Bevor das eigentliche Festival losging, starteten wir eine dreitägige politische Rundreise durch mehrere Orte in den von Israel besetzten palästinensischen Gebieten. An jedem dieser Orte wurden uns verschiedene Dimensionen der staatlichen Repression vor Augen geführt. Die verschiedenen Gesichter der aggressiven Besatzungspolitik zeigen sich besonders in der Westbank schon durch die sogenannte „ABC-Einteilung“. Der C-Bereich beschreibt die Gebiete, welche komplett unter militärischer und politischer Kontrolle des israelischen Staates stehen, der B-Bereich jene, die militärisch von Israel, politisch jedoch von der Palästinensischen Autonomiebehörde verwaltet werden. Der A-Bereich steht militärisch wie auch politisch unter palästinensischer Kontrolle. Im Folgenden werden wir die Eindrücke der einzelnen Orte und ihre historische Einordnung beschreiben.
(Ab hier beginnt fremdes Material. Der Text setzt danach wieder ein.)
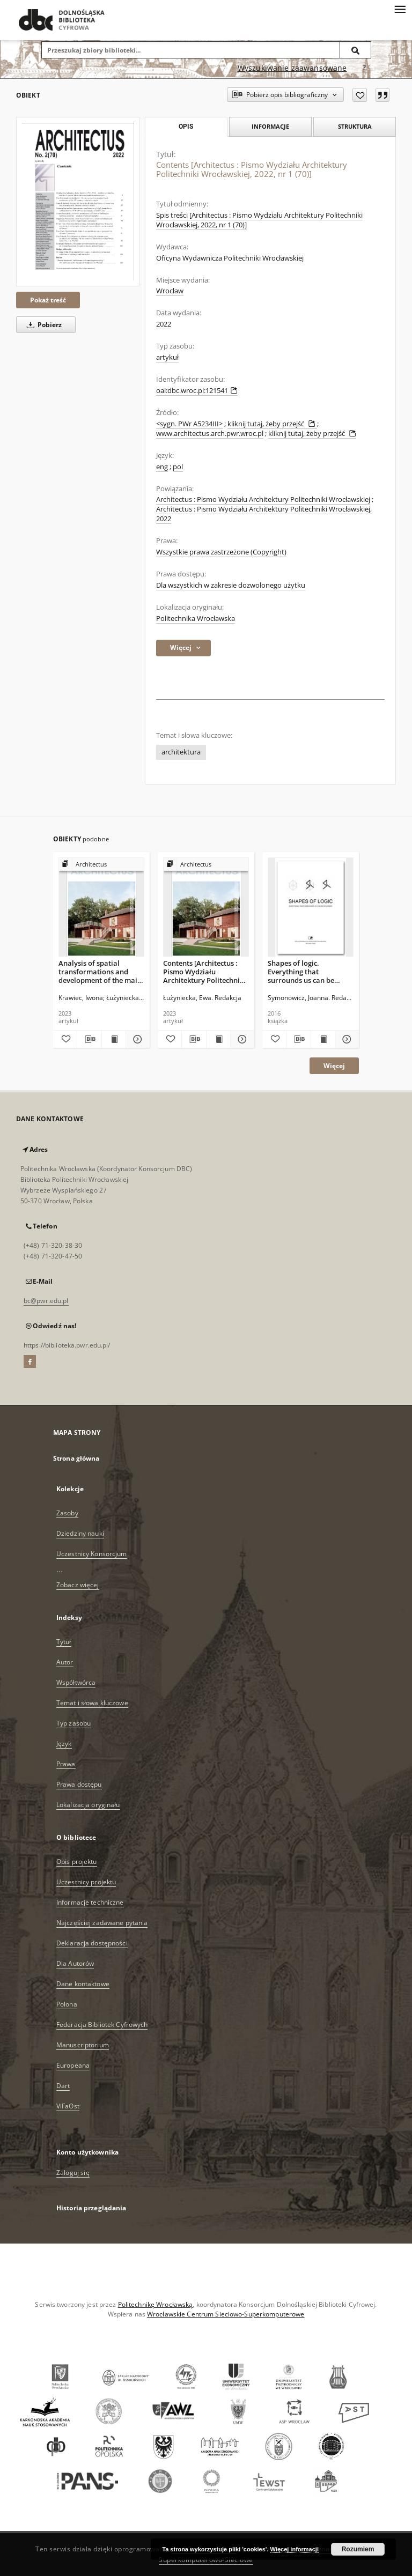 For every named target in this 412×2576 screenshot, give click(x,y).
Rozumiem (358, 2549)
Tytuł (63, 1641)
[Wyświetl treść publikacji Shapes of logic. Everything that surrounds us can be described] (323, 1039)
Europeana (73, 2065)
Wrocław (169, 290)
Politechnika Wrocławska (195, 618)
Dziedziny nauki (80, 1533)
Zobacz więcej (77, 1584)
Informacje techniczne (90, 1902)
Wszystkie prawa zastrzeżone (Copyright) (221, 552)
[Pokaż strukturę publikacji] (101, 864)
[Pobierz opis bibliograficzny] (89, 1039)
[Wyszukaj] (355, 49)
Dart (63, 2085)
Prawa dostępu (79, 1784)
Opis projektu (76, 1861)
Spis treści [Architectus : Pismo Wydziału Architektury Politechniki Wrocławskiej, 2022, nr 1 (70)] (259, 220)
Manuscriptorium (82, 2044)
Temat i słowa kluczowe (92, 1702)
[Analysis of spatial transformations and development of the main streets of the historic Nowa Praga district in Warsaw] (101, 907)
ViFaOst (67, 2106)
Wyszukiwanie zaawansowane (292, 68)
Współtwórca (75, 1682)
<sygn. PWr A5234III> (189, 423)
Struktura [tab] (355, 126)
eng (162, 466)
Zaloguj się (73, 2172)
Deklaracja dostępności (92, 1943)
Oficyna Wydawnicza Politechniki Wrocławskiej (230, 258)
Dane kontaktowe (82, 1983)
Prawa (66, 1763)
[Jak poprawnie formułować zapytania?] (364, 68)
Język (64, 1743)
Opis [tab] (186, 126)
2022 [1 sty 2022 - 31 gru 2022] (163, 324)
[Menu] (399, 8)
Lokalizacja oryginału (88, 1804)
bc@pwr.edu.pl (46, 1300)
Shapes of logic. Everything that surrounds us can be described (301, 971)
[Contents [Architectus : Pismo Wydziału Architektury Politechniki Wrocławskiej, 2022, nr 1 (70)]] (78, 201)
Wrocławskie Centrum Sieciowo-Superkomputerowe (225, 2314)
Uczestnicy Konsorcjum (91, 1553)
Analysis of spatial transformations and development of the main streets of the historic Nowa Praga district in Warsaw (100, 971)
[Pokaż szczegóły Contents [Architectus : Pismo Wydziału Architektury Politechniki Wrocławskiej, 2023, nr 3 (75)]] (241, 1039)
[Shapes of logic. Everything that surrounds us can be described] (310, 907)
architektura (181, 752)
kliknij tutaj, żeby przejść (272, 423)
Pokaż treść (48, 300)
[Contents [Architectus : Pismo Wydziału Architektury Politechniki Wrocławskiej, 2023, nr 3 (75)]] (206, 907)
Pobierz (42, 325)
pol (178, 466)
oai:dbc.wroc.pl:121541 (197, 390)
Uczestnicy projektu (86, 1881)
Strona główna (76, 1458)
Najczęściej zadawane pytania (102, 1922)
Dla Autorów (75, 1963)
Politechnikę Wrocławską (155, 2304)
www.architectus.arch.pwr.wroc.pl (209, 433)
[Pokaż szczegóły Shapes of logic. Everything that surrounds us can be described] (345, 1039)
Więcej (334, 1065)
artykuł (167, 357)
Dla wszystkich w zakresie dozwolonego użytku (230, 585)
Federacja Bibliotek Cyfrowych (102, 2024)
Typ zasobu (73, 1723)
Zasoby (67, 1513)
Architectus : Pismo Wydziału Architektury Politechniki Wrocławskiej (263, 499)
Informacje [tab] (270, 126)
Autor (64, 1662)
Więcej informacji (294, 2549)
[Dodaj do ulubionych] (359, 95)
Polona (66, 2004)
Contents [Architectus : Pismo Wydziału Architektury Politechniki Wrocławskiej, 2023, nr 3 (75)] (204, 971) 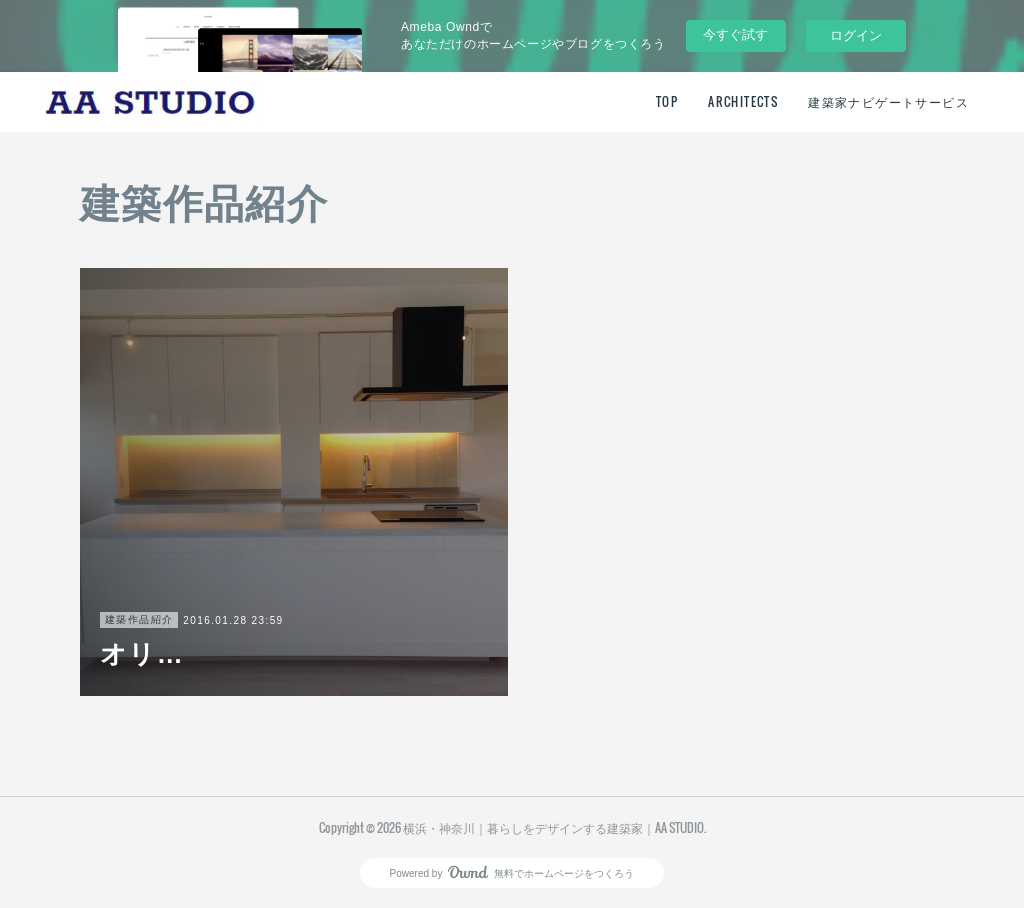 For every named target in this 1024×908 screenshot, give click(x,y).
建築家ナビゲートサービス (888, 101)
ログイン (856, 35)
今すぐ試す (735, 34)
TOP (667, 101)
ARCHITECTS (743, 101) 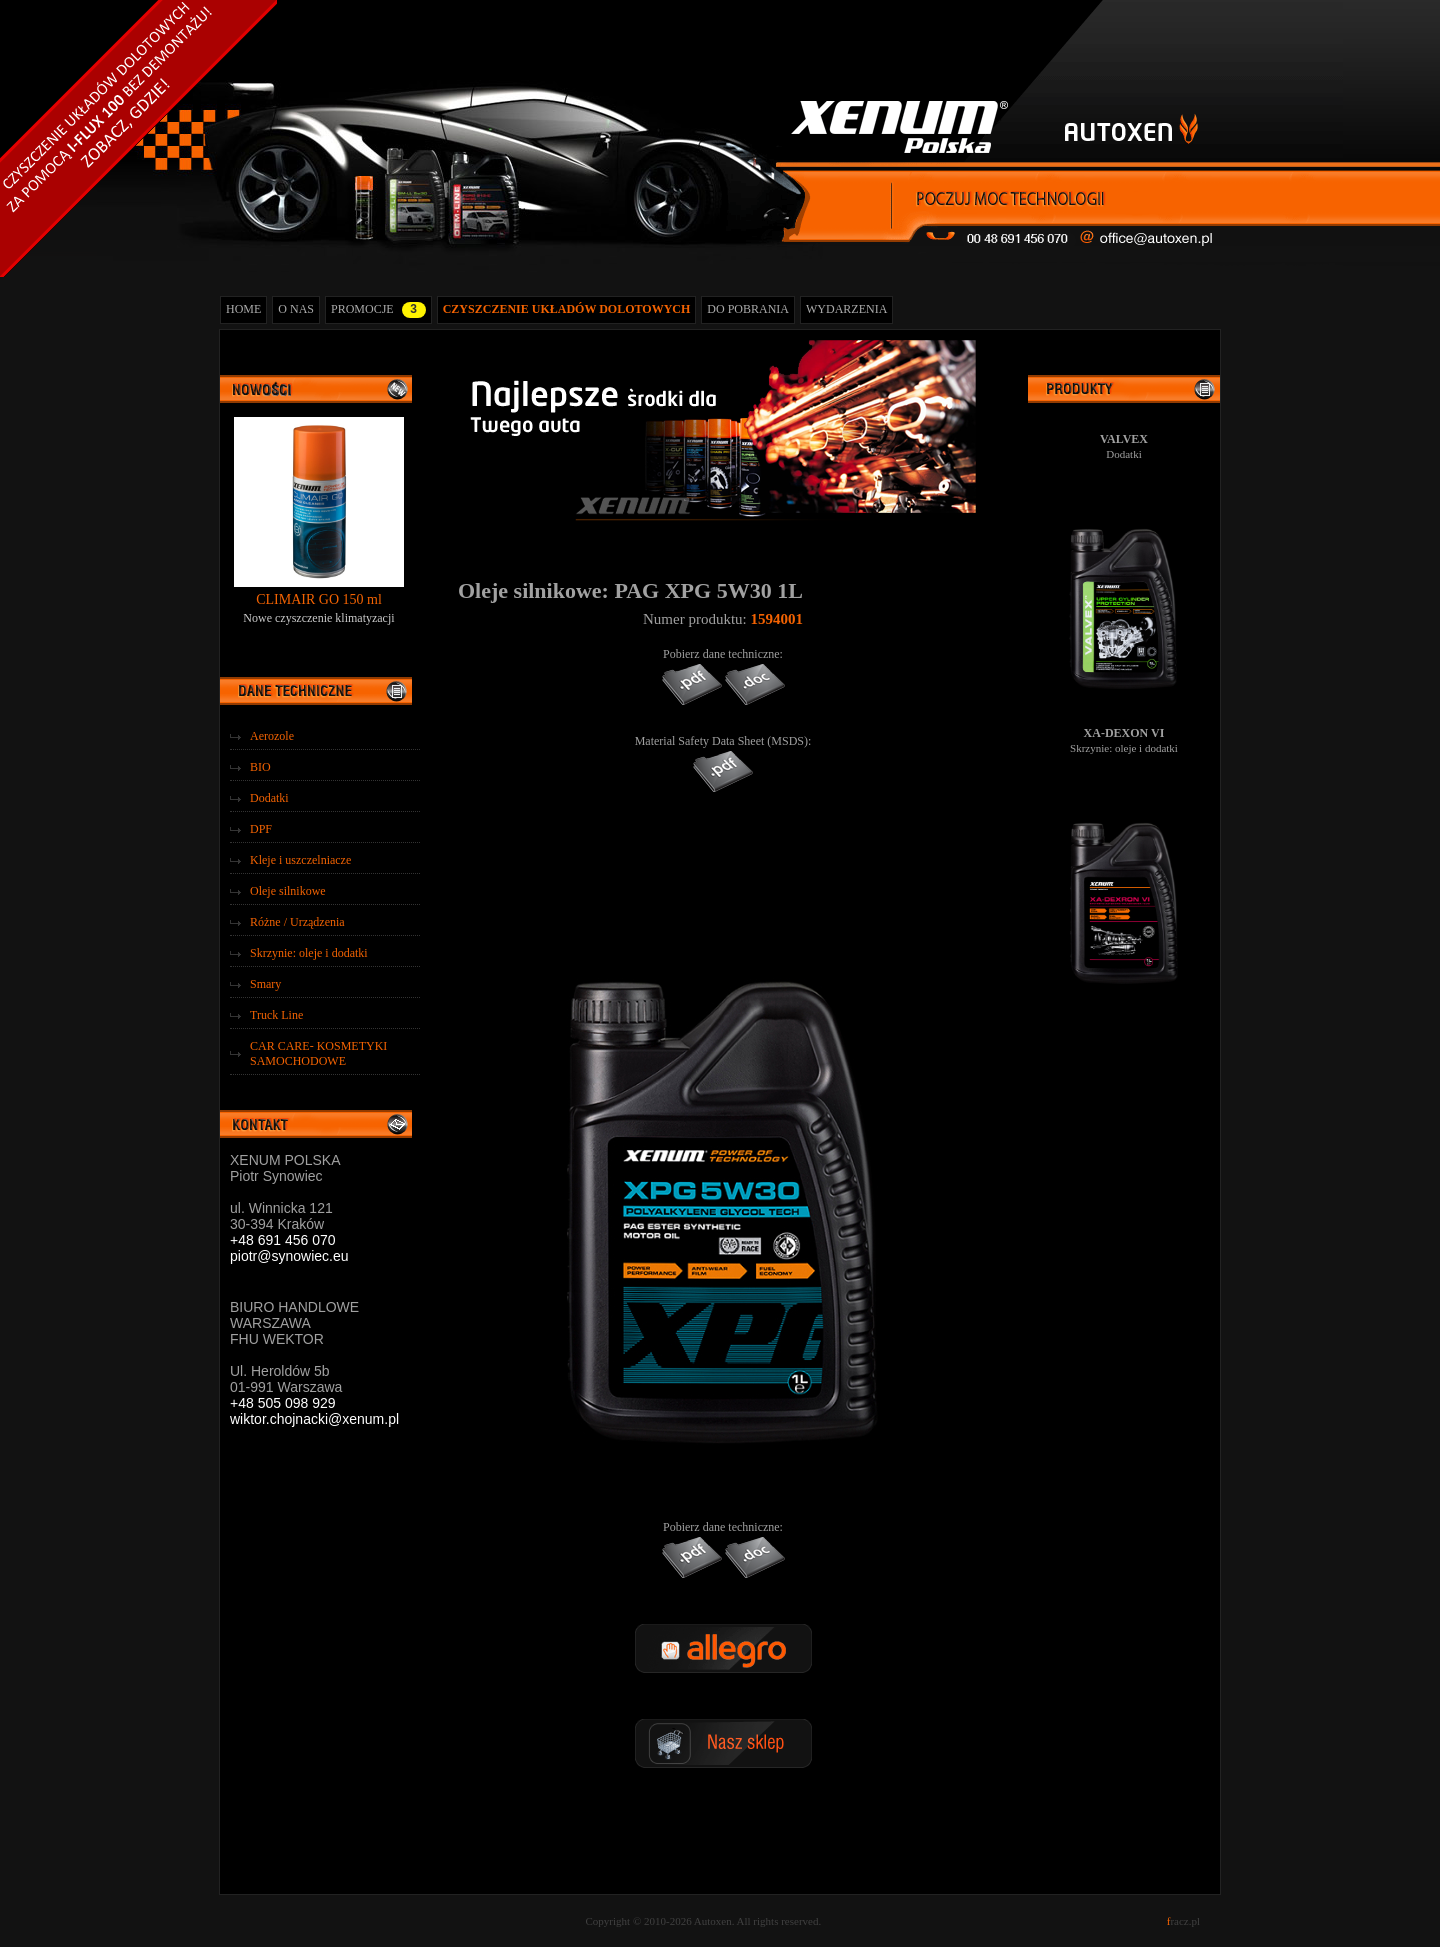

Am 28. Juli wurden wir herzlich in Yafa/Al-Nazareth von der Jugend der Kommunistischen Partei Israels (MAKI), welche aus Palästinenser:innen im israelisch besetzten Palästina besteht, willkommen geheißen. Mit den 50 Delegierten und der palästinensischen Jugend begannen wir den Abend mit revolutionären Liedern und wurden nach dem ersten Kennenlernen in Familien untergebracht. Die drei darauffolgenden Tage bestanden aus der politischen Rundreise durch die Orte: Ma'alul, Akka, Al-Quds (Jerusalem), Betlehem und Al-Khalil (Hebron).

Ma’alul

Ma´alul ist eines von hunderten, zu Beginn der Nakba (Katastrophe) im Jahr 1948 zerstörten Dörfer. Die Nakba beschreibt die Gründung des Staates Israels und die daraus folgenden Zwangsumsiedlungen, Vertreibungen und Ermordungen der indigenen palästinensischen Bevölkerung. Um die 750.000 Palästinenser:innen wurden 1948 vertrieben, doch für die Gesellschaft ist die Nakba kein einmaliges Ereignis. Durch die verschiedenen staatlichen Maßnahmen und das aufgebaute Repressions- und Apartheidregime finden Vertreibungen und direkte Gewalt bis heute statt.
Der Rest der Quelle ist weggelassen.